On the anti-Zionist left, the academic framing “settler colonialism” gained wide currency to describe and deride Zionism, while “Zionism” itself became a dirty word in the protest “encampments” that sprang up on college campuses.
American Jews became familiar with Hebrew words they might never have known before: “mamad” (safe room), “miluim” (army reserve duty), “chayalim” (soldiers), “hatufim” (hostages).
In Israel, the right began applying the term “uninvolved” (bilti me’uravim) ironically to Palestinian civilians, part of the blanket accusation that there are no “uninvolved” — that is, innocent — victims in Gaza. Israeli critics of the government, meanwhile, embraced a lyric from an old Hebrew rock song — “Where is the state?” (“Eifo hamedina?”) — to describe the Israeli military’s failures to prevent the Oct. 7 attacks and the government’s faltering efforts to provide social services in their aftermath.

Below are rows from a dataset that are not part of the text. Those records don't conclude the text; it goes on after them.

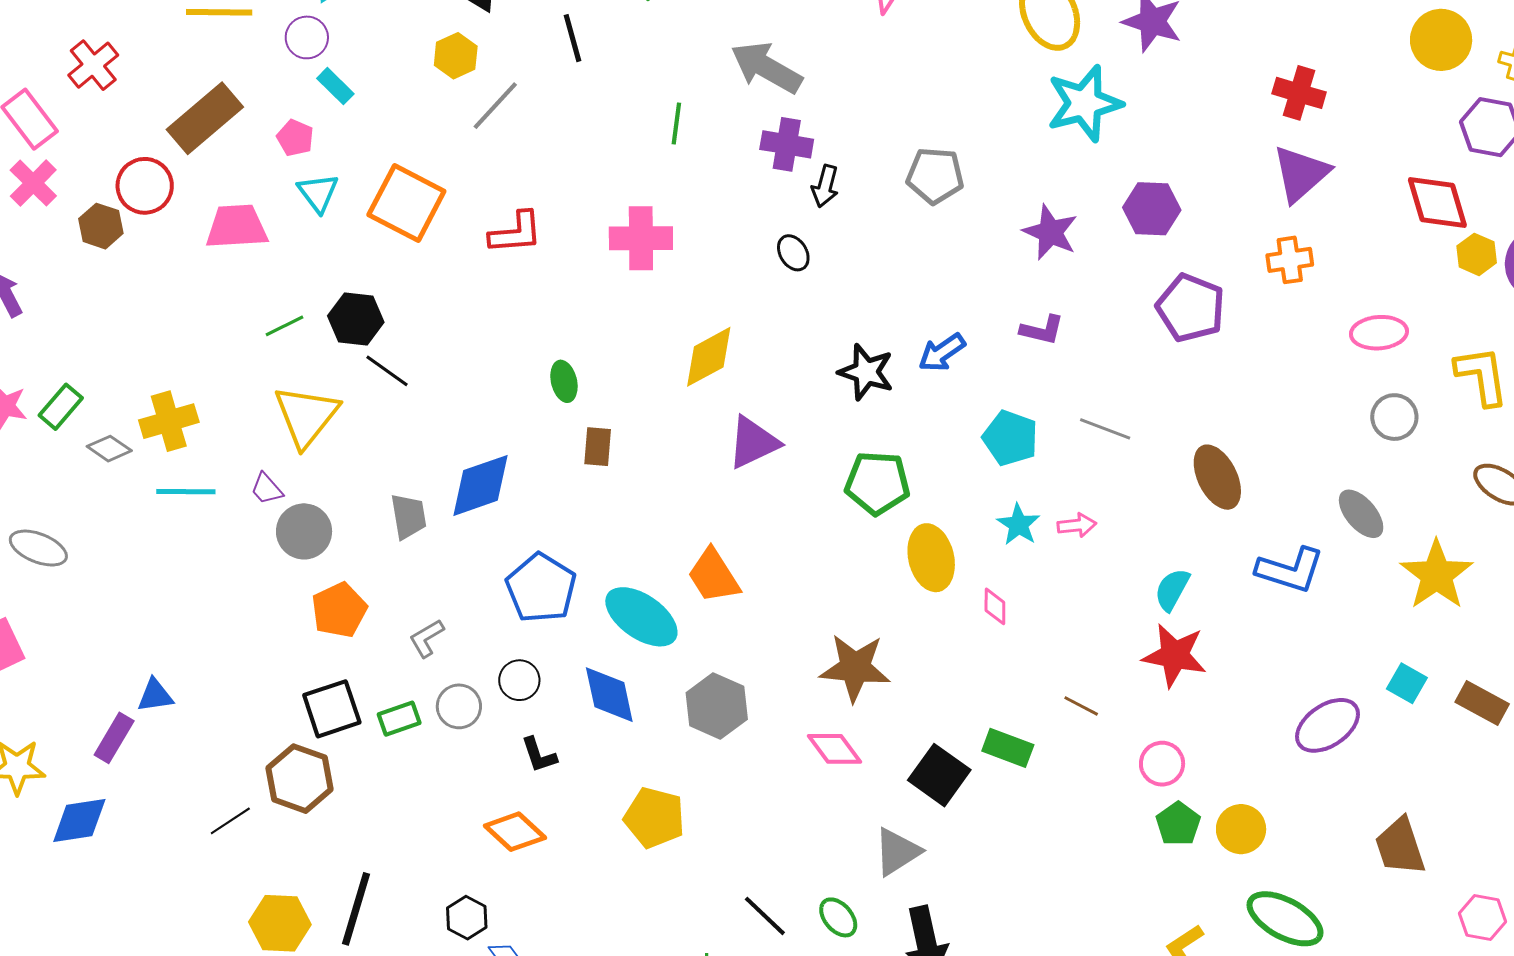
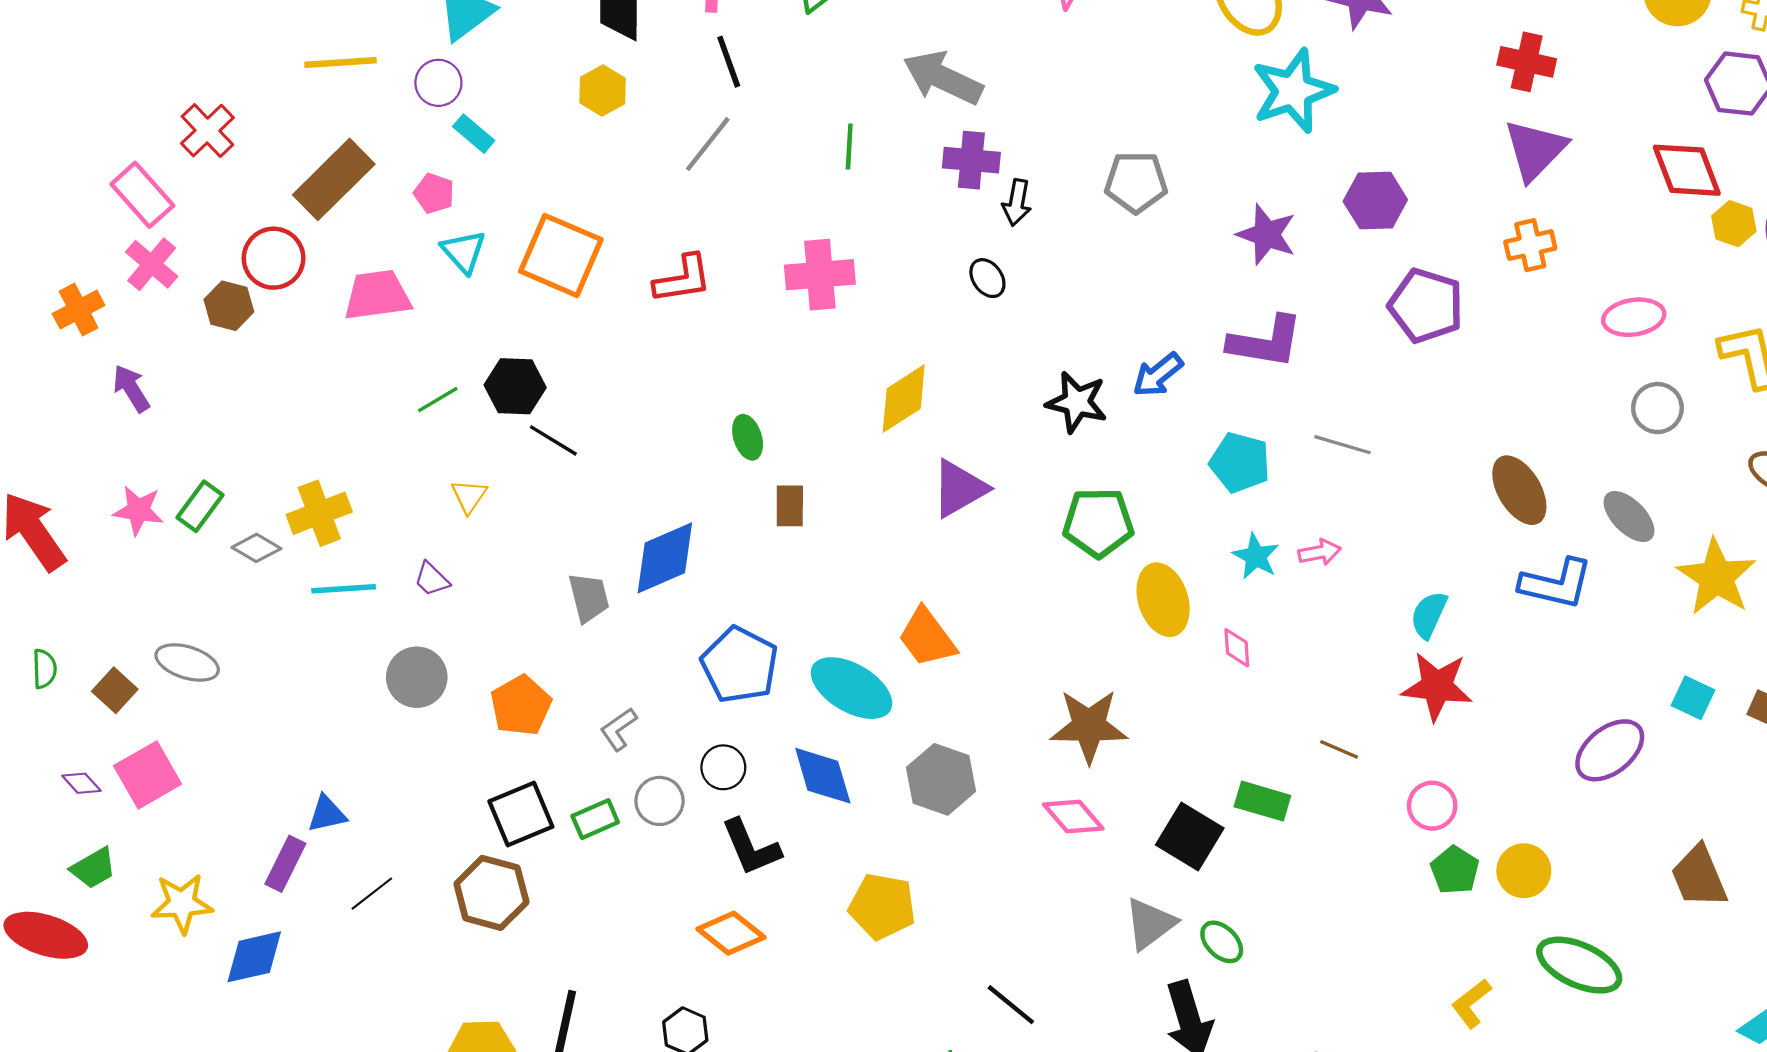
gray line: (495, 106) -> (708, 144), moved
purple L-shape: (1042, 330) -> (1266, 342), size x1.6
yellow triangle: (306, 416) -> (469, 496), size x0.5
brown ellipse: (1217, 477) -> (1519, 490), moved
gray circle: (304, 531) -> (417, 677), moved
black L-shape: (539, 755) -> (751, 847), size x1.5
black line: (230, 821) -> (372, 894), moved
green ellipse: (838, 917) -> (1222, 942), moved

The Israeli scholars Michal Kravel-Tovi, Omri Grinberg and Tamar Katriel call these wartime neologisms “tongue prints” — the verbal traces left behind, like fingerprints, after upheaval. In “Speaking After October 7,” a forthcoming Hebrew-language anthology, they enlisted linguists, anthropologists, historians and other scholars to write short essays on an “evolving lexicon of new and repurposed words and phrases” that have gained traction in Israel since the war.
Ahead of assembling our own glossary of such words and phrases related to the war, in English and Hebrew, we spoke to Kravel-Tovi, associate professor of sociocultural anthropology at Tel Aviv University, and Grinberg, an anthropologist and postdoctoral fellow at the Martin Buber Society of Fellows.
Ironically or not, they told us, one of the most common Hebrew phrases to come out of Oct. 7 and the war is “ein milim” — that is, there are “no words” to describe the horrors of the day or how people are feeling since. Days after Oct. 7, Kravel-Tovi, who was on sabbatical in Berlin, was asked by an organizer to speak to colleagues about the attacks. “I didn’t have a voice, and I found myself telling her I have no words. I don’t know how to talk with anyone,” she recalled. Back home, other Israelis were similarly unable to articulate, ending conversations and emails with the phrase.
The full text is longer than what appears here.